● **Action item**:
Go through the listing that follows and write it out exactly. Drop the pictures.
::::
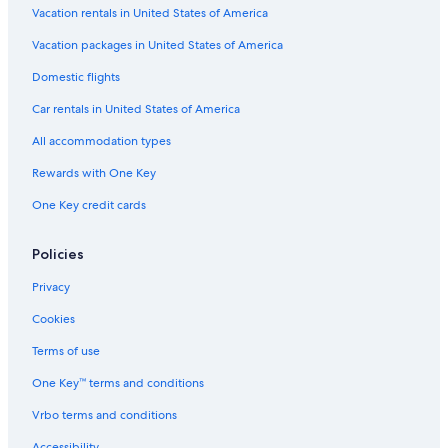
Hotel Wedding Venues Hotels in Praia a Mare
Vacation rentals in United States of America
Beach Hotels in Scalea
Vacation packages in United States of America
B&B in Papasidero
Domestic flights
Hotels near Arco Magno Beach
Car rentals in United States of America
Santa Maria del Cedro Hotels
All accommodation types
Apartments in Santa Maria del Cedro
Rewards with One Key
4 Star Hotels in Scalea
One Key credit cards
Scalea Hotels
Verbicaro Hotels
Policies
Residences in Praia a Mare
Privacy
Resorts & Hotels with Spas in Scalea
Cookies
Apartments in Marcellina-Verbicaro-Orsomarso Station
Terms of use
One Key™ terms and conditions
Vrbo terms and conditions
Accessibility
::::
● **Problem solution**:
Hotel Wedding Venues Hotels in Praia a Mare
Vacation rentals in United States of America
Beach Hotels in Scalea
Vacation packages in United States of America
B&B in Papasidero
Domestic flights
Hotels near Arco Magno Beach
Car rentals in United States of America
Santa Maria del Cedro Hotels
All accommodation types
Apartments in Santa Maria del Cedro
Rewards with One Key
4 Star Hotels in Scalea
One Key credit cards
Scalea Hotels
Verbicaro Hotels
Policies
Residences in Praia a Mare
Privacy
Resorts & Hotels with Spas in Scalea
Cookies
Apartments in Marcellina-Verbicaro-Orsomarso Station
Terms of use
One Key™ terms and conditions
Vrbo terms and conditions
Accessibility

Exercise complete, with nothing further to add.